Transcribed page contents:
════════════════

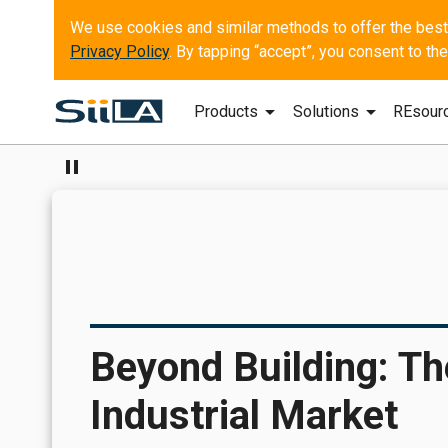
Privacy Policy
. By tapping “accept”, you consent to t
arrow_drop_down
arrow_drop_down
Products
Solutions
REsour
pause
Beyond Building: Th
Industrial Market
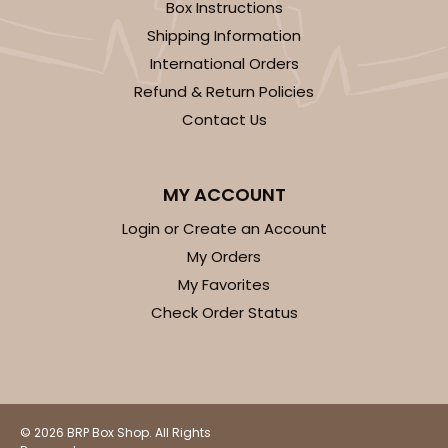
1474 - 6" x 6" x 2 1/2"
Box Instructions
Shipping Information
12
Reviews
International Orders
White
Refund & Return Policies
Time Saver
Contact Us
CASE
100
PACK
10
$68.00
$0.68 ea.
$21.56
$2.16 ea.
MY ACCOUNT
Login or Create an Account
My Orders
My Favorites
Check Order Status
ADD TO CART
2108
© 2026 BRP Box Shop. All Rights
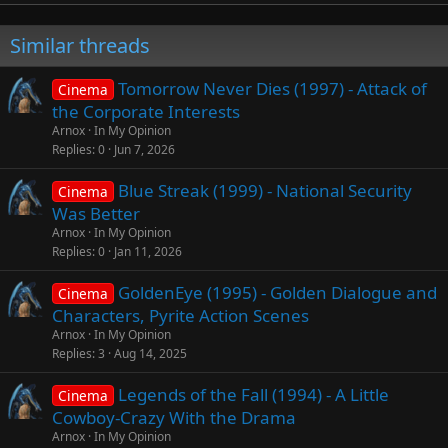
Similar threads
Tomorrow Never Dies (1997) - Attack of
Cinema
the Corporate Interests
Arnox
In My Opinion
Replies
0
Jun 7, 2026
Blue Streak (1999) - National Security
Cinema
Was Better
Arnox
In My Opinion
Replies
0
Jan 11, 2026
GoldenEye (1995) - Golden Dialogue and
Cinema
Characters, Pyrite Action Scenes
Arnox
In My Opinion
Replies
3
Aug 14, 2025
Legends of the Fall (1994) - A Little
Cinema
Cowboy-Crazy With the Drama
Arnox
In My Opinion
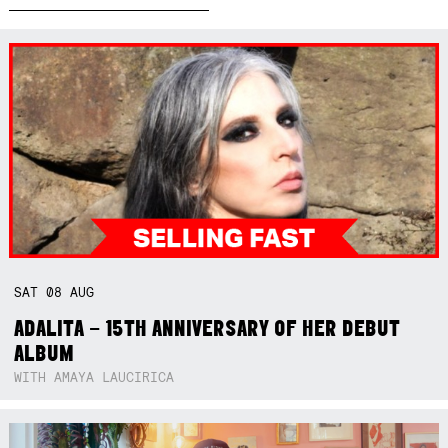
SAT
08
AUG
ADALITA – 15TH ANNIVERSARY OF HER DEBUT
ALBUM
WITH AMAYA LAUCIRICA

════════════════

How to complete this task
In the data above, find the line with "Jun 7, 2026" and the line with "Aug 14, 2025". Retype both, plus every line between them, exactly.

Exercise answer
Jun 7, 2026
Blue Streak (1999) - National Security
Cinema
Was Better
Arnox
In My Opinion
Replies
0
Jan 11, 2026
GoldenEye (1995) - Golden Dialogue and
Cinema
Characters, Pyrite Action Scenes
Arnox
In My Opinion
Replies
3
Aug 14, 2025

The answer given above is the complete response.